Hugo era un chico listo y sabía que algo andaba mal. Sabía que hubiera debido gustarle jugar a la guerra y no simplemente contemplar al hermano mayor de Jonathan cuando se quitaba toda la ropa para darse una ducha. Sabía que no estaba bien mirar y que si alguien le sorprendía mirando se vería en apuros. Sabía que su sueño favorito no debería ser el favorito, y que no debería ponerse tan de mal humor cuando despertaba y descubría que no era real. Sabía que se sentía culpable porque era culpable, y sabía que tarde o temprano se metería en un lío y entonces todos sabrían que era culpable. Pero aún no sabía bien cuál era el nombre de su crimen ni cómo iba a cometerlo. De hecho, lo más cerca que estuvo de meterse en un lío durante este periodo fue durante la estancia en un cámping en las afueras de Quimper, donde los Harvey habían aparcado su caravana. Mientras papá sudaba y maldecía, intentando nivelar la caravana para que el frigorífico pudiera funcionar, y sus hermanas jugaban a bádminton y su madre se iba a encargar la leche y los periódicos para el día siguiente, Hugo se dirigió paseando hacia las duchas del cámping.

En realidad, no sabía por qué las duchas ejercieron esta atracción inmediata sobre él. Tal vez fuese porque acababa de ver a un hombre salir de una de ellas cubierto sólo con una toalla. Pero en cuanto vio el edificio de listones de madera, con agua rebosando bajo las puertas y hombres que iban y venían vestidos únicamente con toallas, comprendió que había descubierto el que iba a ser el lugar predilecto de sus vacaciones. Las duchas estaban separadas por delgados tabiques que no llegaban al techo del cubículo. Hugo quedó traspasado por la idea de que al otro lado de aquella endeble pared de madera con una abertura en lo alto había un hombre desnudo. Una vez dentro de un cubículo, fue incapaz de salir. Se sentía poseído. Quería irse a jugar y ser un buen chico, incluso un chico normal, pero tenía la boca seca y el corazón desbocado, y le parecía haber perdido el control de sus propias acciones. De manera que no le sorprendió, apenas le alarmó un poco, encontrarse trepando, excitado más allá de toda cautela, al asiento del retrete. Desde allí podía atisbar por encima de la pared, y al asomarse pudo ver la ducha adyacente donde un belga velludo se enjabonaba el cuerpo, el agua resbalando por los pelos de sus piernas, el agua goteando de su pene… El belga se volvió y lo descubrió, y mientras Hugo se escabullía a toda prisa, oyó las palabras va pas. No sabía qué significaban, pero sabía que no significaban ven a mi lado. Tal era su único deseo.

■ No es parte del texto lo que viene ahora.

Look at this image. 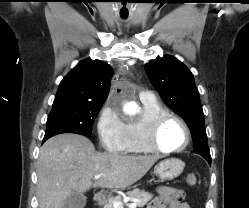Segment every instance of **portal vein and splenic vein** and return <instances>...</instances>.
Masks as SVG:
<instances>
[{"label": "portal vein and splenic vein", "mask_w": 249, "mask_h": 208, "mask_svg": "<svg viewBox=\"0 0 249 208\" xmlns=\"http://www.w3.org/2000/svg\"><path fill=\"white\" fill-rule=\"evenodd\" d=\"M100 177H102V174L96 175V176L94 177V179L97 180V179H99ZM113 207H114V208H123V203H122V202L115 201V202L113 203ZM128 207H129V208H136V207H137V204H136V203H131V204L128 205Z\"/></svg>", "instance_id": "portal-vein-and-splenic-vein-1"}]
</instances>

A pesar de las frases que garrapateaba en las tapas de los retretes y de sus miradas en las duchas, Hugo era muy ignorante en lo que respecta al sexo. Y no sabía a quién ni cómo preguntar por la solución a este problema. En circunstancias normales, suponía, debería habérselo preguntado a sus padres, pero en realidad sus padres no eran muy normales. Su padre quizá lo fuera. Su padre era una buena persona que se azoraba fácilmente y azoraba a Hugo con su azoramiento. Pero su madre no era normal. Ni de lejos.

La madre de Hugo era una mujer razonable, incluso tolerante, pero con un temperamento que, según Hugo concluyó más adelante, bordeaba lo lunático. En épocas posteriores de su vida, se describiría a sí mismo, medio en broma, como uno de los hijos maltratados de la clase media, demasiado desplazado para suscitar el interés de nadie. Pero él sabía que esto era una exageración. Otros niños lo habían pasado mucho peor. La madre de William Hamilton solía pegarle en la cabeza con un zapato de tacón alto hasta que la sangre se coagulaba en sus cabellos. La madre de Hugo casi nunca le pegaba con objeto alguno, y cuando lo hacía era con una percha, no con un tacón afilado.